Ele é um menininho magrinho, mirradinho, parece um ciganinho:moreninho, cabelos lisinhos... inho, inho, inho: Ele é o ‘Vitinho”.

Mas nesse mundinho de inhos dele, existem muitos ões ou ães ou âos. Ele tem irmãos, sente solidão, sua casa é um barracão e nela não têm anciões, nem mãe...

É meu aluno, senta na primeira carteira, uma criança esperta, inteligente. Quando vou falar que o substantivo é primitivo ele já me conta logo alguns de seus derivados, uma graça! Quase sempre fecha o bimestre e, em Língua Portuguesa isso não é tããão comum, mas ele consegue.

Um dia, me deu vontade de chorar. Para esses meninos em transição de infância a adolescência o bullying é cotidiano, infelizmente. Um de seus colegas disse: “O Vítor está fedendo!”. Eu estava de costas, passando uma matéria no quadro, quando até parei de escrever na lousa. Fiquei inerte, chocada. Queria sair da sala e chorar escondido deles mas, não podia. Tomei as dores de Vitinho para mim, ou melhor, como se fosse um filho meu. Virei-me e perguntei ao colega ofensor: Você sabe o porquê dele estar cheirando mal?

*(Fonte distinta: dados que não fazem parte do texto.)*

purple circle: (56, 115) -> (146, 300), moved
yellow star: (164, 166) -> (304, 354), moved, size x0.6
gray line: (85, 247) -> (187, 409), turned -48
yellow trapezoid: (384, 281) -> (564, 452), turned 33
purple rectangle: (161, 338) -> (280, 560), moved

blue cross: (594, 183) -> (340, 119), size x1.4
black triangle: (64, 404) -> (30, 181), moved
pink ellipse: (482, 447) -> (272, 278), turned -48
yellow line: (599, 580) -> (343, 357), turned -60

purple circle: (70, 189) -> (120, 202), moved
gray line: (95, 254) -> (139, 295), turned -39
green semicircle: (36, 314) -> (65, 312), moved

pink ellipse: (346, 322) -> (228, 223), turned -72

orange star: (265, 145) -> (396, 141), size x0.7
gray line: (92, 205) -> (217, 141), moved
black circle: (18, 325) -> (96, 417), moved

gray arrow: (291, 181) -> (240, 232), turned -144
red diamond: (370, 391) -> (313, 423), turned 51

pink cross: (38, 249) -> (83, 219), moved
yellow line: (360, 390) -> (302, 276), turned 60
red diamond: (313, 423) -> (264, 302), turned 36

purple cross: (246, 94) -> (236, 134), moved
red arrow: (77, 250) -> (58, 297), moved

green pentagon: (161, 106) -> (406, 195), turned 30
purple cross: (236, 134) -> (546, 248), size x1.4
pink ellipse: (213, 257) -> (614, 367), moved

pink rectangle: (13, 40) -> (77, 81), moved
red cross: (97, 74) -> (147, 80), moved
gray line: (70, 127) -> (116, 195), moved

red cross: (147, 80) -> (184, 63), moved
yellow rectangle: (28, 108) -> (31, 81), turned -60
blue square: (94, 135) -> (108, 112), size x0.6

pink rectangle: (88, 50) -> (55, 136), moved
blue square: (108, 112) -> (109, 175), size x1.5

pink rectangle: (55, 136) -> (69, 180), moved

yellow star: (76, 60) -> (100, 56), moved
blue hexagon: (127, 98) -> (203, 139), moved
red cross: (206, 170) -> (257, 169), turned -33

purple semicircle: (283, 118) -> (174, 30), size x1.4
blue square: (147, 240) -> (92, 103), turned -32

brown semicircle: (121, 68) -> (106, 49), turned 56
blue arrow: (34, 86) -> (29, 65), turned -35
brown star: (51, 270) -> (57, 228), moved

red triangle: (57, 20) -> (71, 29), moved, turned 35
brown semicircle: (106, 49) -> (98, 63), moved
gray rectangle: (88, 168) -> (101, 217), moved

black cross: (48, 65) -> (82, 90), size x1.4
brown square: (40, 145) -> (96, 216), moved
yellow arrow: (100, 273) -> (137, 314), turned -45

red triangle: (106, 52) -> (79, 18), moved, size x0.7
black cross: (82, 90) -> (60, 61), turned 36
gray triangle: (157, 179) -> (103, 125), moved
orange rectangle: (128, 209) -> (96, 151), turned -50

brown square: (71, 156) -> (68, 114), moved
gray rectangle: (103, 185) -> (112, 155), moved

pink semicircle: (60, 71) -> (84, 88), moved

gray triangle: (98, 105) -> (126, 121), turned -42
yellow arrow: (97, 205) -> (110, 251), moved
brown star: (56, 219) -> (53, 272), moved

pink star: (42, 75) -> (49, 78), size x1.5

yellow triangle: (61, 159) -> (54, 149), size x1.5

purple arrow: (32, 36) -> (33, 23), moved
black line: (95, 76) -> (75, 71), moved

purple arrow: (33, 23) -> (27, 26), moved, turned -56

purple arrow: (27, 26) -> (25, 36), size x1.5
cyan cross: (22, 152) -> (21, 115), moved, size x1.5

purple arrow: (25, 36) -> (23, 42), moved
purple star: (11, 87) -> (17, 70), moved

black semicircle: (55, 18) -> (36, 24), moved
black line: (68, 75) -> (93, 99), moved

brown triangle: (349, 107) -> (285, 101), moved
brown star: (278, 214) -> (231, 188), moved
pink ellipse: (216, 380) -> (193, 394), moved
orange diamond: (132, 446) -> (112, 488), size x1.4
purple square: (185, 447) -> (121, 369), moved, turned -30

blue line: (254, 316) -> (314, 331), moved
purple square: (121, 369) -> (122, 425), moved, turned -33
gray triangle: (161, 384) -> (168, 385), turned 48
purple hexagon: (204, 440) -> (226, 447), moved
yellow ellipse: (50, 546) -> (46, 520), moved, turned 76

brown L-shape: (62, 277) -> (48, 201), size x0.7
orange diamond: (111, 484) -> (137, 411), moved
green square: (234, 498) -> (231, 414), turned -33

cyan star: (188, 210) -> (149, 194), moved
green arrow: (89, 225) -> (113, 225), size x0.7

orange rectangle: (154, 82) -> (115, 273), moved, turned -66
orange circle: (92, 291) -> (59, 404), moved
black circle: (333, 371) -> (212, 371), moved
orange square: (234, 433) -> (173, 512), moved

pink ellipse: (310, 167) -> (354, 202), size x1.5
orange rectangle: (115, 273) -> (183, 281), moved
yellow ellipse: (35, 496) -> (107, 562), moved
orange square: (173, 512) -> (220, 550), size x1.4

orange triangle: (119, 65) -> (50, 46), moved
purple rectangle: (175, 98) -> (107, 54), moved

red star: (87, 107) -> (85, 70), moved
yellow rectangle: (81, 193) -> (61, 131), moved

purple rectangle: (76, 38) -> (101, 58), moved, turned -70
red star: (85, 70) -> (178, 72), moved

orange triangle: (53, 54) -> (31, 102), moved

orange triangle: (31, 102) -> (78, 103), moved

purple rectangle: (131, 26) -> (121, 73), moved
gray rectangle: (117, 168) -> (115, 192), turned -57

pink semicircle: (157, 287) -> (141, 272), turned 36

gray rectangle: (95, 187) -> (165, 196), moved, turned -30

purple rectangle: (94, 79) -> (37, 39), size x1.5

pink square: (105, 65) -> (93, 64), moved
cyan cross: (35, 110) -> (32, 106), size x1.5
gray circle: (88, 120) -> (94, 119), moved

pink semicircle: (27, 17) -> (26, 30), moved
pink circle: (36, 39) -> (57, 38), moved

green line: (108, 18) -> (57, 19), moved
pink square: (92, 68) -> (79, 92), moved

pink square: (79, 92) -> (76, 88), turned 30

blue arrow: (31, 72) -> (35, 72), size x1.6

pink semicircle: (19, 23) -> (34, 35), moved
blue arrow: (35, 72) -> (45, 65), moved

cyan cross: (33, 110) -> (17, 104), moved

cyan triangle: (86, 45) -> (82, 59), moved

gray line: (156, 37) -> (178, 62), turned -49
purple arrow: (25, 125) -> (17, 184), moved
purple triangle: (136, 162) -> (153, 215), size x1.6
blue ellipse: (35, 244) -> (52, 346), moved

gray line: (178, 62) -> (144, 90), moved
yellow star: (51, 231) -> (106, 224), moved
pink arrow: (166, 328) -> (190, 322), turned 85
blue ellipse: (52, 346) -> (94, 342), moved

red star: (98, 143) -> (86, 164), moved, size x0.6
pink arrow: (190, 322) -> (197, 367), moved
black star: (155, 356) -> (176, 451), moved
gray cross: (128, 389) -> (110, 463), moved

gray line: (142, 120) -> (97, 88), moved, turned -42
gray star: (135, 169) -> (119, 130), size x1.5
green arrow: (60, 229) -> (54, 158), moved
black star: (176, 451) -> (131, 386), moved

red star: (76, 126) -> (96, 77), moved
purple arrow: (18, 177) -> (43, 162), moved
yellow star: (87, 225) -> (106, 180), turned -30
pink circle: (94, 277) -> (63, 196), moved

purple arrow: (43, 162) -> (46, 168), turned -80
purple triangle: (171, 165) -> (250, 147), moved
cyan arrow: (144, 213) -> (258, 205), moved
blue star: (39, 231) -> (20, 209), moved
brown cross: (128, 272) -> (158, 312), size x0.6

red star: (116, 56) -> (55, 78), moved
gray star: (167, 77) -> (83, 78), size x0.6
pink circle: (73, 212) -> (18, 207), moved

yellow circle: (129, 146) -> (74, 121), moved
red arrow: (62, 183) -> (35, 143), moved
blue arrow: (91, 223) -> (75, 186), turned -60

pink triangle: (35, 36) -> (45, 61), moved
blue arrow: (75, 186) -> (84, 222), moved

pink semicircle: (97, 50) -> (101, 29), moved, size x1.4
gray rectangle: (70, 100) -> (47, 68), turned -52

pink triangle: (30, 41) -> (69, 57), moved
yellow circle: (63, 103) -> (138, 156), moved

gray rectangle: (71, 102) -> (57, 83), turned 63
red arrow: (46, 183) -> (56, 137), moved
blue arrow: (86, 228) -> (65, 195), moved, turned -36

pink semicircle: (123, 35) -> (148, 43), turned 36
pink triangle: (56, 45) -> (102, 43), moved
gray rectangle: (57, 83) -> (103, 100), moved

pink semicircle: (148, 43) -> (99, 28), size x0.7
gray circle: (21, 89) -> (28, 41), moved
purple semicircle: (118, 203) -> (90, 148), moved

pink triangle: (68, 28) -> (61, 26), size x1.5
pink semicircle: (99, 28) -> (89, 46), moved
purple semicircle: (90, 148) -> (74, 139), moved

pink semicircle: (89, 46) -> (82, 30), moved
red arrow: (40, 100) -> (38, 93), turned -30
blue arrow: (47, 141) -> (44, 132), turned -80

Você sabe o que aconteceu hoje na vida dele antes dele vir para a escola? O outro respondeu cabisbaixo: não! Eu não falei mais nada e a turma toda se calou também.

Na verdade, eu jamais deveria contar à turma o que se passa na vida de Vitinho, mas eu sei o que se passa. Apesar de estarmos em uma cidade promissora, com boas oportunidades de vida, nem todos tem seu lugar ao sol e, esse é o caso desse garoto.

Ele cuida do irmãos mais novo, perdeu a mãe quando esse irmãozinho nasceu, mora em um barraco, faz comida para todos, pois o pai é alcoólatra, não tem avós por perto para o ajudarem a cuidar de tudo. E ainda assim, com apenas 11 anos é o primeiro da classe. Um verdadeiro guerreiro diante da vida, ignora a covardia humana, em pleno conflito de identidade e de inúmeras oportunidades de cair na marginalidade, ele preferiu escolher o melhor caminho.

Ah! E ainda esqueci-me de dizer: ele anda à pé 5 quilômetros todo dia para chegar até à escola. Não tem jeito mesmo de chegar cheiroso nem depois de um bom banho, debaixo desse sol intenso. Coisas da vida. Só queria não presenciar mais esse tipo de hostilidade.